Regex to replace single backslashes, excluding those followed by certain chars

You need to watch out for an escaped backslash, followed by a single backslash. Or better: an uneven number of successive backslashes. In that case, you need to keep the even number of backslashes intact, and only replace the last one (if not followed by a / or {).

You can do that with the following regex:

(?<!\\)(?:((\\\\)*)\\)(?![\\/{])

and replace it with:

$1

where the first match group is the first even number of backslashes that were matched.

A short explanation:

(?<!\\)          # looking behind, there can't be a '\'
(?:((\\\\)*)\\)  # match an uneven number of backslashes and store the even number in group 1
(?![\\/{])       # looking ahead, there can't be a '\', '/' or '{'

In plain ENglish that would read:

match an uneven number of back-slashes, (?:((\\\\)*)\\), not followed by \\ or { or /, (?![\\/{]), and not preceded by a backslash (?<!\\).

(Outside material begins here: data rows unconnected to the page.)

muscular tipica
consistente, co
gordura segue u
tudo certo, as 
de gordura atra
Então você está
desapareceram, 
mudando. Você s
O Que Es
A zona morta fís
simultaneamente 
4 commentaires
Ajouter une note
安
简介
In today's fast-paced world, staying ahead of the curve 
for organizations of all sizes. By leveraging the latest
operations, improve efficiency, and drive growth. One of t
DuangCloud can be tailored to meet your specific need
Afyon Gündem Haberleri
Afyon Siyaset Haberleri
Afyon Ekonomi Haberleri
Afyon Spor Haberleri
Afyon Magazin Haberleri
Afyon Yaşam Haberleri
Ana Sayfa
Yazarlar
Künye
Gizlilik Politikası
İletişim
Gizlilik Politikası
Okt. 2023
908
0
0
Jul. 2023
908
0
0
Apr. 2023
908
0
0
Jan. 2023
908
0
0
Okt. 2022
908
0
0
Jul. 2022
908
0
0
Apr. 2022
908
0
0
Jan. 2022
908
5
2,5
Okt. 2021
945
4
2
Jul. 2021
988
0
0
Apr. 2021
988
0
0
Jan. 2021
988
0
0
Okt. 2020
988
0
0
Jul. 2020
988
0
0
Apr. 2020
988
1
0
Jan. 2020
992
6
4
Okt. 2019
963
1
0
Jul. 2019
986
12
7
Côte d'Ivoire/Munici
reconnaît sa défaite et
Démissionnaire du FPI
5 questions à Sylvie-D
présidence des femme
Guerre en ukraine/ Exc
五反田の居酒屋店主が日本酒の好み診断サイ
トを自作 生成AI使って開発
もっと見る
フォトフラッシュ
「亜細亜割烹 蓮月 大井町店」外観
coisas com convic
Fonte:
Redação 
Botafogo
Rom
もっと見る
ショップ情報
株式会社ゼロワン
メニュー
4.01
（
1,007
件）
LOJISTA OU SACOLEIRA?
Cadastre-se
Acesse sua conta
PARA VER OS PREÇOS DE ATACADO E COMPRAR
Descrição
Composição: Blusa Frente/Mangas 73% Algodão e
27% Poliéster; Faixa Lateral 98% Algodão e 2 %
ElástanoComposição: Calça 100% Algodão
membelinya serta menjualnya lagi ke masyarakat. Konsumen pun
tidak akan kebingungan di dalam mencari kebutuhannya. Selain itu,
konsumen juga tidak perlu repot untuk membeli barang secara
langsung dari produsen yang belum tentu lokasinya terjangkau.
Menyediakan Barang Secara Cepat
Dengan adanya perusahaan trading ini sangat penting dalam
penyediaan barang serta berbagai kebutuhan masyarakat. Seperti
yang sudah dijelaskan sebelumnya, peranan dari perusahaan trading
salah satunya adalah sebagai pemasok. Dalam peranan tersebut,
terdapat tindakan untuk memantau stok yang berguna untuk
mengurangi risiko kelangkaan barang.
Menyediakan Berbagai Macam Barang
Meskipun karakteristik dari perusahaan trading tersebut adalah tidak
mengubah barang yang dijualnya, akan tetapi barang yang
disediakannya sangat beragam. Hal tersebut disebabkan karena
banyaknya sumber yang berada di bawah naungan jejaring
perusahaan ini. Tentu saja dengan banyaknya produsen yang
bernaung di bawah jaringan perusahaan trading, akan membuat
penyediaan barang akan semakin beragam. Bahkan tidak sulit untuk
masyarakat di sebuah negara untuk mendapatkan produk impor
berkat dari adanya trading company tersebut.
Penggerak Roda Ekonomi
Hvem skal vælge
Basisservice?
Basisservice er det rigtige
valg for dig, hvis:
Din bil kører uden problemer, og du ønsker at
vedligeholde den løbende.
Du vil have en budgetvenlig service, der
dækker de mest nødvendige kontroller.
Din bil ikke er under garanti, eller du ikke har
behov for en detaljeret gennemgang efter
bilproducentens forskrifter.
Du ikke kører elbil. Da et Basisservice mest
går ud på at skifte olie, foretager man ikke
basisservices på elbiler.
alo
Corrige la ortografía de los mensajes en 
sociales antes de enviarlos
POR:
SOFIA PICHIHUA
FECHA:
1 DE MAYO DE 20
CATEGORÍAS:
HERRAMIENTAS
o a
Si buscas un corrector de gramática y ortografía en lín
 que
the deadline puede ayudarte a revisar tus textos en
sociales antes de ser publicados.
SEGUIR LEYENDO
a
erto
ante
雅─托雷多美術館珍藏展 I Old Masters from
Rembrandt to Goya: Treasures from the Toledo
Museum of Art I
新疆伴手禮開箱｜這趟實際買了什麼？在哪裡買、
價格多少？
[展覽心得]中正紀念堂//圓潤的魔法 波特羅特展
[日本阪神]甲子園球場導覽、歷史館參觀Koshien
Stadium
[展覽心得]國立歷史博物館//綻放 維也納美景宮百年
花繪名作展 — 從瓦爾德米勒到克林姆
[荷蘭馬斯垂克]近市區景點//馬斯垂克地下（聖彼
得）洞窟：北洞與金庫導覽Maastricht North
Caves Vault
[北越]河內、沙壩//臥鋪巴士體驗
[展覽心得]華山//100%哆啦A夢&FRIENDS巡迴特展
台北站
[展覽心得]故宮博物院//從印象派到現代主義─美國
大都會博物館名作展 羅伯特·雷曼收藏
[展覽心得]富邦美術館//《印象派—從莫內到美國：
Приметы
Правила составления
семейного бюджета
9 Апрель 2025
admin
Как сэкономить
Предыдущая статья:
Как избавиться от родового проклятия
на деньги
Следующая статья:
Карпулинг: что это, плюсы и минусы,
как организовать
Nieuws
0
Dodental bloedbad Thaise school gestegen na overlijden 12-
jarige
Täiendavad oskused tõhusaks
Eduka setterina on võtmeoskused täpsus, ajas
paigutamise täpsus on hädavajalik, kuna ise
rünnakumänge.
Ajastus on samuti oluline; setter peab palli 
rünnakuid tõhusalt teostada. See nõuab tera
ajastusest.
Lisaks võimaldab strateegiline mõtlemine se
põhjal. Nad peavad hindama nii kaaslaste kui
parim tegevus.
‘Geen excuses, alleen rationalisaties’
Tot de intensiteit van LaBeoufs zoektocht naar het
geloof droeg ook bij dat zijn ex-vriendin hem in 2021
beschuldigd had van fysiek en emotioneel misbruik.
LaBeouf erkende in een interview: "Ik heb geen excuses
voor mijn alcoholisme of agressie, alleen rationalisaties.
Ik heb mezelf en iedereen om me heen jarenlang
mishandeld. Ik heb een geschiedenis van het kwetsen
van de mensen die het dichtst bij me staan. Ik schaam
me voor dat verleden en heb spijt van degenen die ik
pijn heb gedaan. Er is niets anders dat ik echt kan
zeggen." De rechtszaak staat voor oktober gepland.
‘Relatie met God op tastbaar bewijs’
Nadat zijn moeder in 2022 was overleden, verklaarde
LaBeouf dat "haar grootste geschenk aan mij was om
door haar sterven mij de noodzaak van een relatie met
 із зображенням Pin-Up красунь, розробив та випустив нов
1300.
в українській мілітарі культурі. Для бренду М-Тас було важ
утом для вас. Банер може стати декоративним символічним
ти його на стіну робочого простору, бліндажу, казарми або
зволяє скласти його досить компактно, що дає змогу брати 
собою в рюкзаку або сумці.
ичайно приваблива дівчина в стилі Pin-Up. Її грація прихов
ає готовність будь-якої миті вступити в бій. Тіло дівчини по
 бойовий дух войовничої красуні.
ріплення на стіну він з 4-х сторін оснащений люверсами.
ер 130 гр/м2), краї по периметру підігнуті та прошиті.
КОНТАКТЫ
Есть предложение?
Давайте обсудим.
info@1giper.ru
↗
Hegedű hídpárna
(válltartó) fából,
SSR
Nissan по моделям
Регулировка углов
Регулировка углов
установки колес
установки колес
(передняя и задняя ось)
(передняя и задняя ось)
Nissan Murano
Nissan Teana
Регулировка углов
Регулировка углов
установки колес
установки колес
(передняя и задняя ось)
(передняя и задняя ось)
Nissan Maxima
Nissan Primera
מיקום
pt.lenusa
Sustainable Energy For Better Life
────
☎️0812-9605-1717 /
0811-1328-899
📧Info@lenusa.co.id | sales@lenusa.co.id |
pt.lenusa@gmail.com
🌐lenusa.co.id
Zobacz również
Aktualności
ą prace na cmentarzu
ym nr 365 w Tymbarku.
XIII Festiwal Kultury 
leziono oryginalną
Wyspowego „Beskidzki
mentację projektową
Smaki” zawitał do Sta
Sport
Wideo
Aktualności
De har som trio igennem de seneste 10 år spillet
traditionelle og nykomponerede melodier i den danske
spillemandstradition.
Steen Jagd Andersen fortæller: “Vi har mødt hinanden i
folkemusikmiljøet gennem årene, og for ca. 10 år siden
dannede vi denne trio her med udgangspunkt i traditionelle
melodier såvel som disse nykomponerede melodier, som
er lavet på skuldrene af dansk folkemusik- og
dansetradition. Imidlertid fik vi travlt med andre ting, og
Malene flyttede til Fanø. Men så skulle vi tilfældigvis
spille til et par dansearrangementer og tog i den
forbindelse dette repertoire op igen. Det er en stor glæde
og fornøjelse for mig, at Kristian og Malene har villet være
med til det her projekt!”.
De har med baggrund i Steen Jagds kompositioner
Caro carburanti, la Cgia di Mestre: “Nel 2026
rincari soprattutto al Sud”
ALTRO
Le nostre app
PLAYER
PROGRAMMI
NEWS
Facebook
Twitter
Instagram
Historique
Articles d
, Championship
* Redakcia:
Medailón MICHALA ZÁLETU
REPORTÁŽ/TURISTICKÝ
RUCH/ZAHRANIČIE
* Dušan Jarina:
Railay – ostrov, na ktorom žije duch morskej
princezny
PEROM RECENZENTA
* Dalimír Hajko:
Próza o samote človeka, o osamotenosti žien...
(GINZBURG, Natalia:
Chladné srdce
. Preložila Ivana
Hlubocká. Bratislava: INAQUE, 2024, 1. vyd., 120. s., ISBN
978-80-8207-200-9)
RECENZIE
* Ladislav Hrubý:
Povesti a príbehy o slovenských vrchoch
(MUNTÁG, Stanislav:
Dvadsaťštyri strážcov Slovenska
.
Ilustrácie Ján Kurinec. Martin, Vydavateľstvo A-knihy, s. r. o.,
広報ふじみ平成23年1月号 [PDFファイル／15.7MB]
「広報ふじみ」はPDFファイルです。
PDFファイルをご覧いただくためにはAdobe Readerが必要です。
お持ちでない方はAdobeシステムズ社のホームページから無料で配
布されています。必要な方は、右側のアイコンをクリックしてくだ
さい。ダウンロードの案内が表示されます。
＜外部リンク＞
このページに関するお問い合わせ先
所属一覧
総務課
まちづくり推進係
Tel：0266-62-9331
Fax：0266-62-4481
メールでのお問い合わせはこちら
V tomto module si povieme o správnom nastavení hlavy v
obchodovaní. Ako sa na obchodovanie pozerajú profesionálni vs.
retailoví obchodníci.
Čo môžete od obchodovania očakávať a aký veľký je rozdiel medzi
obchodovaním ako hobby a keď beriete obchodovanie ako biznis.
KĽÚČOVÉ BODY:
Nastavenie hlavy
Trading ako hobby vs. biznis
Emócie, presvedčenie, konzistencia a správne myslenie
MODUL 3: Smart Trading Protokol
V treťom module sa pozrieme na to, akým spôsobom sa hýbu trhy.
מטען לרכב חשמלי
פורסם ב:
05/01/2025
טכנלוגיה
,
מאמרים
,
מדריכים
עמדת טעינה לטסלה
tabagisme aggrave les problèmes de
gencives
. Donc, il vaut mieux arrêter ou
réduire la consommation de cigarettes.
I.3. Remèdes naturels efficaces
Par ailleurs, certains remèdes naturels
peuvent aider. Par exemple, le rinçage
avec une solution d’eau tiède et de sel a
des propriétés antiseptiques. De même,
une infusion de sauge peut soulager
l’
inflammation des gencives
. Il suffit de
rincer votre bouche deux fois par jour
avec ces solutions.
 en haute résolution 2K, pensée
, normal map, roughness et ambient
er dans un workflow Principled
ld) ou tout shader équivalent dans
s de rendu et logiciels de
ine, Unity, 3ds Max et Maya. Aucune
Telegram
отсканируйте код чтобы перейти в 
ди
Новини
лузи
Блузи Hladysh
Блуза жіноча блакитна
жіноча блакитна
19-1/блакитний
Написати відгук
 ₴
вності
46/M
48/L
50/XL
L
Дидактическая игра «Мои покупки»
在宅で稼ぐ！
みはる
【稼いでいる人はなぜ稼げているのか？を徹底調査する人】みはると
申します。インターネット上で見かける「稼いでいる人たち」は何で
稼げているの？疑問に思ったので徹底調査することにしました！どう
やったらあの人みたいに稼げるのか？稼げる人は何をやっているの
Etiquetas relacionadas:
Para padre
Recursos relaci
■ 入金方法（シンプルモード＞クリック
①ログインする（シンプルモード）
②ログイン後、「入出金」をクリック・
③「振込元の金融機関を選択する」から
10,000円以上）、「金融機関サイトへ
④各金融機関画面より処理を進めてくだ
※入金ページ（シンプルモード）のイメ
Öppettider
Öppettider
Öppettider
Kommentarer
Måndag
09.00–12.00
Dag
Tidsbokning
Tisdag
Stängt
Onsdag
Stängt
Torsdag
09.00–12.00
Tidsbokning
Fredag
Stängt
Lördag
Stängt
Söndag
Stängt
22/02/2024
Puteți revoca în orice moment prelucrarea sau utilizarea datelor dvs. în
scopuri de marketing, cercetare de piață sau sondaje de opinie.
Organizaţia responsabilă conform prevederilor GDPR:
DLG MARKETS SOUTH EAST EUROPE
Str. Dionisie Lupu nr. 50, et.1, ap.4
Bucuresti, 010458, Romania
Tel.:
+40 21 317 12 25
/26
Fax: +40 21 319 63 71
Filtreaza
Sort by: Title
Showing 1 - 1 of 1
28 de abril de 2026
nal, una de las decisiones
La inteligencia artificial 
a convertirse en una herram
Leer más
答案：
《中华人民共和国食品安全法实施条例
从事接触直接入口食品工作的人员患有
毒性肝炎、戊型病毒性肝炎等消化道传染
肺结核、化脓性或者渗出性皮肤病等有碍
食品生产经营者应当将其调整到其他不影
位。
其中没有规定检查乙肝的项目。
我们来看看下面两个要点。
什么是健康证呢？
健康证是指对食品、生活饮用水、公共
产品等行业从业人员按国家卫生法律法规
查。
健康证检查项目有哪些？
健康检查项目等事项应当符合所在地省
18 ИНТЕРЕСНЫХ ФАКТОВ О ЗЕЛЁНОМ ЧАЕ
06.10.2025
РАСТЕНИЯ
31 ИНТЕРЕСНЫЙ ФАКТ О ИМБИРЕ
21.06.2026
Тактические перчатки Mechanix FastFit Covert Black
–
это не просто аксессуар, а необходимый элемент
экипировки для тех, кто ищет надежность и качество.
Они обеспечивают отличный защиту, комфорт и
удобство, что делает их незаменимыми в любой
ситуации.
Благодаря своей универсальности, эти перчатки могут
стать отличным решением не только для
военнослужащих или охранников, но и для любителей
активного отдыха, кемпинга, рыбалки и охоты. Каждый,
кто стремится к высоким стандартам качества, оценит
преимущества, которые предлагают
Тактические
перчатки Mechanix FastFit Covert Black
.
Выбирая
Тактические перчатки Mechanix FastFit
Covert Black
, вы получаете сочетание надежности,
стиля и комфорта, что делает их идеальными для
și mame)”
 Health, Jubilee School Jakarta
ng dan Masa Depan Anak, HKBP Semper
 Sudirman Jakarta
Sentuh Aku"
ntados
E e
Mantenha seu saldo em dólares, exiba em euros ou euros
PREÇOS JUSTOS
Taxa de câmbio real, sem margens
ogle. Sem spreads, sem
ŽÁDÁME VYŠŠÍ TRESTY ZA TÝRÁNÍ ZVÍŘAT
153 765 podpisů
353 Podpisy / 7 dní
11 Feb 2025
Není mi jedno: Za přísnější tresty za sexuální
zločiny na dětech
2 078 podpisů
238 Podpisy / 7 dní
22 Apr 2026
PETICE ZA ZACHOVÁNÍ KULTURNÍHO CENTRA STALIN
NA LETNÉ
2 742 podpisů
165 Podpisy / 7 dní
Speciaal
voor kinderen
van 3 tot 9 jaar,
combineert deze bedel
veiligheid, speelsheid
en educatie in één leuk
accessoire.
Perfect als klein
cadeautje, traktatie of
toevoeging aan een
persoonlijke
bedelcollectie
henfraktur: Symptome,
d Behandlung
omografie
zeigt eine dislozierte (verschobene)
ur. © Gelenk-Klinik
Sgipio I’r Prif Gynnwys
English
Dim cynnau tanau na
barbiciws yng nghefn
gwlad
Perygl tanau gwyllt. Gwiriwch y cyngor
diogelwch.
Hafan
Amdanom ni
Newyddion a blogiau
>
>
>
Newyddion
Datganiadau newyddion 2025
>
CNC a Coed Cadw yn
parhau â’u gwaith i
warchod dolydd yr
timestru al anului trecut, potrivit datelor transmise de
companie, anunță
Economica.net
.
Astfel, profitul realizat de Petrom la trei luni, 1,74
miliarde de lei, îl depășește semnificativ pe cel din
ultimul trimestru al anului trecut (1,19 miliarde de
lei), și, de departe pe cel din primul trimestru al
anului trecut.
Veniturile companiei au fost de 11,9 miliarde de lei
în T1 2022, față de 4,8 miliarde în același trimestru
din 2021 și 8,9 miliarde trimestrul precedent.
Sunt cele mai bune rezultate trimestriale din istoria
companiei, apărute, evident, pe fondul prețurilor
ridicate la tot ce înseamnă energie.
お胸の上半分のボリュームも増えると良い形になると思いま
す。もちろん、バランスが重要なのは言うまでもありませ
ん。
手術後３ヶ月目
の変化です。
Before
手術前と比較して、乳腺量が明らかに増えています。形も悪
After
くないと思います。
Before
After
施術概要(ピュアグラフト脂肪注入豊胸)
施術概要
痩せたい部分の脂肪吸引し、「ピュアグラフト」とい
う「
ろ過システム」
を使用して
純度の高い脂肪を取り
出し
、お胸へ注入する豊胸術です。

A demo in Java (remember that the backslashes are double escaped!):

String s = "baz\\\\\\foo\\bar\\\\batz\\/hi";
System.out.println(s);
System.out.println(s.replaceAll("(?<!\\\\)(?:((\\\\\\\\)*)\\\\)(?![\\\\/{])", "$1"));

which will print:

baz\\\foo\bar\\batz\/hi
baz\\foobar\\batz\/hi

EDIT

And a solution that does not need look-behinds would look like:

([^\\])((\\\\)*)\\(?![\\/{])

and is replaced by:

$1$2

where $1 is the non-backslash char at the start, and $2 is the even (or zero) number of backslashes following that non-backslash char.